Lebanon expects tougher US action on banking sector to curb Hezbollah funding
Najia Houssari/Arab News/January 26/18
BEIRUT: The US is taking a tougher line with the Lebanese banking sector on the funding of Hezbollah and Iran’s activities in Lebanon and the region.
A visit to Lebanon by Marshall Billingslea, US assistant secretary for terrorist financing, from Jan. 22-23, during which he met with political officials and bankers, indicated a new firmness by the administration. A statement issued by the US Embassy about Billingslea’s visit mentioned Hezbollah and Tehran by name for the first time: previous statements about Treasury officials’ visits merely referred to the “application of US anti-terrorist financing laws” in general. Dr. Ghazi Wazni, a Lebanese economist, told Arab News that a new penal code, which will be signed by President Donald Trump, is tougher than the previous law on monitoring and targeting. “It targets countries, companies, people and organizations outside Lebanon, which were not present in the previous law, that are linked to financing Hezbollah,” he said.
According to the statement from the US Embassy in Lebanon, Billingslea stressed “the importance of combating harmful Iranian activities in Lebanon, and the US commitment to helping Lebanon to protect the financial system from Hezbollah and Daesh and other terrorist organizations.”
Billingslea also urged Lebanon “to take all possible measures to ensure that Hezbollah is not part of the financial sector.” “The statement of the assistant secretary of the treasury has two goals: To investigate the funding of Hezbollah activities because there are no reliable sources in the US Treasury for these activities, and the second is to exert political pressure by talking about Hezbollah’s involvement in illegal issues, including drug-trafficking or terrorist-financing,” Wazni said. Wazni said that the timing of the visit and the American position “coincided with the creation of an American body charged with combating drug-trafficking, money-laundering and terrorism-financing. The Trump administration considers that the administration of his predecessor, Barack Obama, was lenient regarding the penal code on drug trafficking,” he said.
As for the impact of this American firmness on the Lebanese banking sector, Wazni said that the position of Billingslea does not threaten the banking sector because the US Treasury is aware that no financial operations relating to drug-trafficking and money-laundering get through Lebanese banks.
“Each banking process is monitored by correspondent banks in New York, which scrutinize every process and either freeze, approve or report it to the US Treasury. There is scrutiny by the Central Bank of Lebanon through the Special Investigation Commission and the Banking Supervision Committee and a third scrutiny by the banking sector itself, which established an auditing department to scrutinize each process.”
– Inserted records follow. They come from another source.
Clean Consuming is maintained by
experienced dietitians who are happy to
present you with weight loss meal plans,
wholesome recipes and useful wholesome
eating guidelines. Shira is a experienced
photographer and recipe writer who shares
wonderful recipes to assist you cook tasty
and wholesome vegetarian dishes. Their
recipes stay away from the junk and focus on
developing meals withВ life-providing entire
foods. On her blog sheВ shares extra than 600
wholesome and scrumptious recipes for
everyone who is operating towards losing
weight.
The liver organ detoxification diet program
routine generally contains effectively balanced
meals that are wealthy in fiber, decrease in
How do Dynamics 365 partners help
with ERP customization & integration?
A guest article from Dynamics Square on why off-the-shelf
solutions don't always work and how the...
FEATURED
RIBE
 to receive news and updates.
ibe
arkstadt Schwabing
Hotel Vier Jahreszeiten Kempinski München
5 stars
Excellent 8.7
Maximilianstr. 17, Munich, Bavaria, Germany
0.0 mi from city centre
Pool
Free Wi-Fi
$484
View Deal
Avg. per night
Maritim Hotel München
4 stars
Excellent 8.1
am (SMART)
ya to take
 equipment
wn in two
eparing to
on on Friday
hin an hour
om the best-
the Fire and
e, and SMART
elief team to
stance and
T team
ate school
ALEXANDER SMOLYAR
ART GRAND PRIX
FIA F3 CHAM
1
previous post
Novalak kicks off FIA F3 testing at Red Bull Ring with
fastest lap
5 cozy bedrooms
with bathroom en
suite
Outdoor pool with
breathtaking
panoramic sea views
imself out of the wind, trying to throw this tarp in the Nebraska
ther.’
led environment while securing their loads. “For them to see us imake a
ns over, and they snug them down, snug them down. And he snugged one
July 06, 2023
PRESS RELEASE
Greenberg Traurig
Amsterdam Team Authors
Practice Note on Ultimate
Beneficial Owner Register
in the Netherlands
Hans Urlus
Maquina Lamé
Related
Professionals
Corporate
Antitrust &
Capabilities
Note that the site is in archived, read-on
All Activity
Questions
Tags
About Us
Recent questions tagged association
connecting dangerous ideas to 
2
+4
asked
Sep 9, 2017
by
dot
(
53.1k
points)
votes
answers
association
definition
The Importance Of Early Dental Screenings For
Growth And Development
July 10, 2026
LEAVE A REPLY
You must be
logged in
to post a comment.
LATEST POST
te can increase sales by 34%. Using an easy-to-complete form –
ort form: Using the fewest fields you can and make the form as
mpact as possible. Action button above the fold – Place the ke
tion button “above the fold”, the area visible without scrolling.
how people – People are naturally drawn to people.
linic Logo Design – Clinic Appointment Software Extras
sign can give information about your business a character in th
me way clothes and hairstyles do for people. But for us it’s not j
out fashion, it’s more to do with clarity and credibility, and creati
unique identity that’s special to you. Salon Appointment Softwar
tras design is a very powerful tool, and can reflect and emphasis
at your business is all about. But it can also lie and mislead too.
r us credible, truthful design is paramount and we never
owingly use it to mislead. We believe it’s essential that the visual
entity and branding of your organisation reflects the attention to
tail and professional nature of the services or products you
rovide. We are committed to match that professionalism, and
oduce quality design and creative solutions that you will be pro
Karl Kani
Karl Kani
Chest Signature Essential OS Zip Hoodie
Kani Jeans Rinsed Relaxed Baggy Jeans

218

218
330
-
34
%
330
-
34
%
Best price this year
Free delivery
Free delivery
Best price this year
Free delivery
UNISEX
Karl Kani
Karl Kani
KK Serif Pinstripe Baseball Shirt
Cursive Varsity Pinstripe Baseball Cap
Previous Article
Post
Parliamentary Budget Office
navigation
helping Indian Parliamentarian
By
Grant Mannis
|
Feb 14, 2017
Wazni stressed that “there is no need to fear for the Lebanese banking sector, especially since the Parliament passed legislations which comply with high international standards, and the banking sector is fully committed to the decision of sanctions and the Parliament legislations are in line with international legislations, and the Central Bank issues circulars in this regard.”Billingslea was keen, in a press conference held at the end of his visit, to note that “the law of preventing the international funding of Hezbollah does not target the Shiite community, but (it targets) the financial activities of Hezbollah all over the world, and it is important to distinguish between the Shiite community and the party and make sure that the (Shiite) community is treated fairly, and that its members can have banking services like everybody else.”Arab News asked Hareth Suleiman, a political science professor at the Lebanese University and a member of the Independent Shiite Group, about the possibility of distinguishing between the Shiite community and Hezbollah in Lebanon and about the effects of the American sanctions on Shiites.
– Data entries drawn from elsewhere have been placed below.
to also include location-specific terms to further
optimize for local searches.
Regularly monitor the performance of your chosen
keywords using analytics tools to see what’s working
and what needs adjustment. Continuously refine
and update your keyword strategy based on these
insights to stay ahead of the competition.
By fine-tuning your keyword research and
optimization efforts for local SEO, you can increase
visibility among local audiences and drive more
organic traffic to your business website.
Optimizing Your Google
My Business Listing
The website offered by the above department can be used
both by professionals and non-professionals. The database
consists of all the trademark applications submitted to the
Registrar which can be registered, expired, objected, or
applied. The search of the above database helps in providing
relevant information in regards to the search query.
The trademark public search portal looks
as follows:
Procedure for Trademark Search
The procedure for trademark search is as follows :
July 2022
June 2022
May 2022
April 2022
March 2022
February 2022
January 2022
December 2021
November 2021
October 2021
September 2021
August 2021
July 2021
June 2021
“It is hard to say that the Shiites have nothing to do with the two Shiite political groups: Hezbollah and Amal. And I do not think there is a difference in the issue of money-laundering between Hezbollah and Amal, and I have enough information and allegations about this, because money-laundering is going on in full swing within these two Shiite groups, and the creation of a safe haven for Shiites, away from the two groups, has many constraints due to the scarcity of potentials and the sense that the third group of Shiites is left without allies or support, and therefore the identification between the Hezbollah and Amal on the one side, and the ordinary Shiite citizen will continue because it is the stronger image.”
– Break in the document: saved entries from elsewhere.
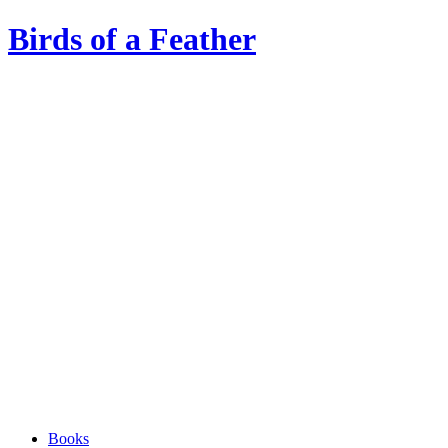
Birds of a Feather
Books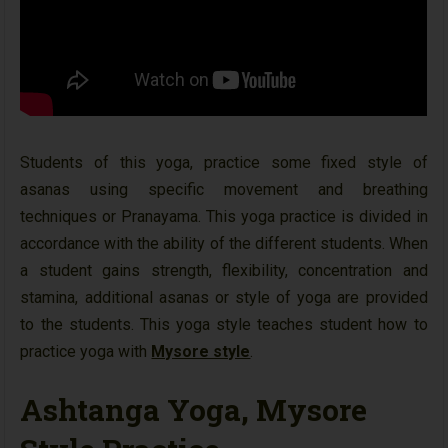
Students of this yoga, practice some fixed style of
asanas using specific movement and breathing
techniques or Pranayama. This yoga practice is divided in
accordance with the ability of the different students. When
a student gains strength, flexibility, concentration and
stamina, additional asanas or style of yoga are provided
to the students. This yoga style teaches student how to
practice yoga with
Mysore style
.
Ashtanga Yoga, Mysore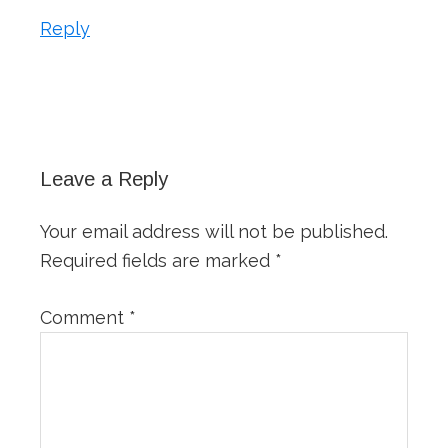
Reply
Leave a Reply
Your email address will not be published.
Required fields are marked
*
Comment
*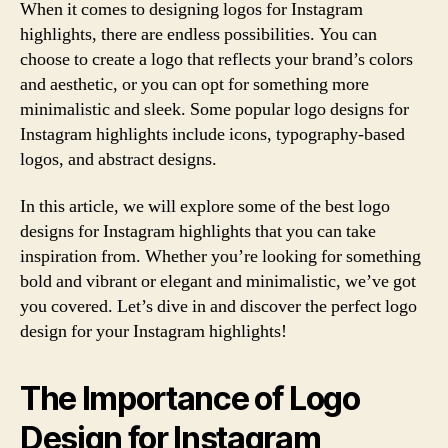
When it comes to designing logos for Instagram
highlights, there are endless possibilities. You can
choose to create a logo that reflects your brand’s colors
and aesthetic, or you can opt for something more
minimalistic and sleek. Some popular logo designs for
Instagram highlights include icons, typography-based
logos, and abstract designs.
In this article, we will explore some of the best logo
designs for Instagram highlights that you can take
inspiration from. Whether you’re looking for something
bold and vibrant or elegant and minimalistic, we’ve got
you covered. Let’s dive in and discover the perfect logo
design for your Instagram highlights!
The Importance of Logo
Design for Instagram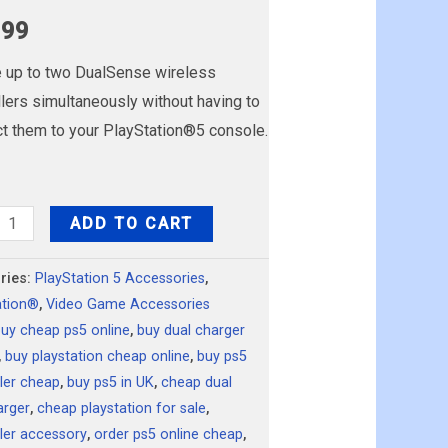
.99
 up to two DualSense wireless
llers simultaneously without having to
t them to your PlayStation®5 console.
ation
ADD TO CART
ense™
ries:
PlayStation 5 Accessories
,
ation®
,
Video Game Accessories
ng
buy cheap ps5 online
,
buy dual charger
n
,
buy playstation cheap online
,
buy ps5
ty
ller cheap
,
buy ps5 in UK
,
cheap dual
arger
,
cheap playstation for sale
,
ller accessory
,
order ps5 online cheap
,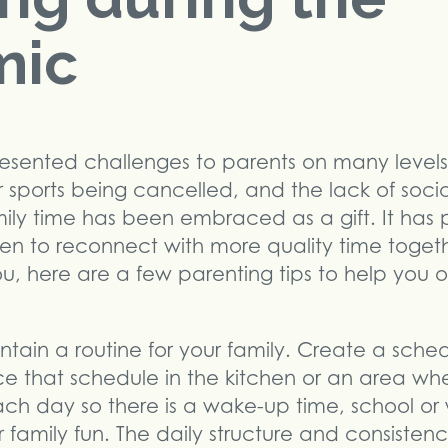
mic
sented challenges to parents on many levels
or sports being cancelled, and the lack of soci
mily time has been embraced as a gift. It ha
ren to reconnect with more quality time toget
ou, here are a few parenting tips to help you 
.
ntain a routine for your family. Create a sch
e that schedule in the kitchen or an area w
ch day so there is a wake-up time, school or 
 family fun. The daily structure and consistenc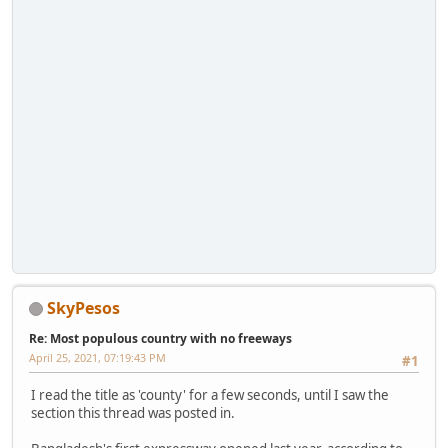
SkyPesos
Re: Most populous country with no freeways
April 25, 2021, 07:19:43 PM
#1
I read the title as 'county' for a few seconds, until I saw the
section this thread was posted in.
“The Shiite community has experienced similar crises at the time of hostage-taking, and the Lebanese Shiites were treated differently by the countries of the world, starting from reaching the airports until crossing to other countries,” Wazni said. “The most dangerous thing now is if Hezbollah reaches a position, through the new electoral law, where it could hold the decision of the Parliament, the government, the security services, the Ministry of Justice and the military court. Then, the distinction between Lebanon and Hezbollah would be difficult.”“To be able to distinguish between Hezbollah and other Shiites, we need facts that will control the boundaries of Hezbollah dominance,” he said. “If it’s left unchecked, the crisis would be felt by any Shiite citizen who wants to deal with the world.”